Cara Melihat Tanda-tanda Malam Lailatul Qadar

Ibadah puasa merupakan ibadah yang wajib bagi setiap muslim, dalam ibadah puasa seorang muslim tentunya juga menantikan malam lailatul qadar. Dalam ajara islam malam lailatul qadar adalah malam yang penuh kemuliaan, yang kemuliaan tersebut hanya bisa didapatkan oleh orang yang benar-benar mencari dan menantikan malam lailatul qadar.

Lalu kapan datangnya malam lailatul qadar ? dan bagaimana cara melihat tanda-tanda malam lailatul qadar ?. Malam lailatul qadar tentunya sudah dijelaskan oleh Rasululloh SAW mengenai tanda-tanda malam lilatul qadar. b-mus.blogspot.com adalah blog pencuri konten

Orang yang beribadah pada malam tersebut merasakan lezatnya ibadah, ketenangan hati dan kenikmatan bermunajat kepada Rabb-nya tidak seperti malam-malam lainnya.

Malam yang terang, tidak panas, tidak dingin, tidak ada awan, tidak hujan, tidak ada angin kencang dan tidak ada yang dilempar pada malam itu dengan bintang (lemparan meteor bagi setan)

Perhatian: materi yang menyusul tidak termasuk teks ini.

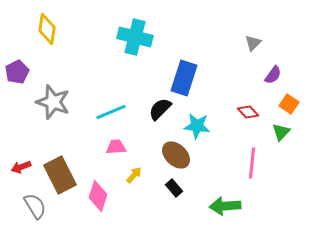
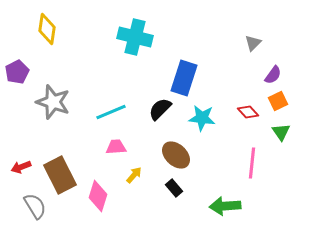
orange square: moved 11 px left, 3 px up; rotated 30 degrees clockwise
cyan star: moved 5 px right, 8 px up
green triangle: rotated 18 degrees counterclockwise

Sebagaimana sebuah hadits, dari Watsilah bin al-Asqo dari Rasulullah shallallahualaihi wa sallam : Lailatul qadar adalah malam yang terang, tidak panas, tidak dingin, tidak ada awan, tidak hujan, tidak ada angin kencan g dan tidak ada yang dilempar pada malam itu dengan bintang (lemparan meteor bagi setan) (HR. at-Thobroni dalam al-Mujam al-Kabir 22/59 dengan sanad hasan)

Cahaya mentari lemah, cerah tak bersinar kuat keesokannya

Dari Ubay bin Kaab radliyallahuanhu, bahwasanya Rasulullah shallahualaihi wa sallam bersabda: Keesokan hari malam lailatul qadar matahari terbit hingga tinggi tanpa sinar bak nampan (HR Muslim)

Bulan nampak separuh bulatan

Abu Hurairoh radliyallahuanhu pernah bertutur: Kami pernah berdiskusi tentang lailatul qadar di sisi Rasulullah shallahualaihi wa sallam,

beliau berkata : Siapakah dari kalian yang masih ingat tatkala bulan muncul, yang berukuran separuh nampan. (HR. Muslim)

Udara dan suasana pagi yang tenang

Ibnu Abbas radliyallahuanhu berkata: Rasulullah shallahualaihi wa sallam bersabda: Lailatul qadar adalah malam tentram dan tenang, tidak terlalu panas dan tidak pula terlalu dingin, esok paginya sang surya t erbit dengan sinar lemah berwarna merah (Hadist hasan)

*sumber : buletin al-madina edisi 390 edisi Ramadhan hal 34

Semoga dengan melihat tanda-tanda ditas kita semua dapat mendapatkankanmalam lailatul qodar , malam yang ditunggu-tunggu ketika menjalankan ibadah puasa ramadhan.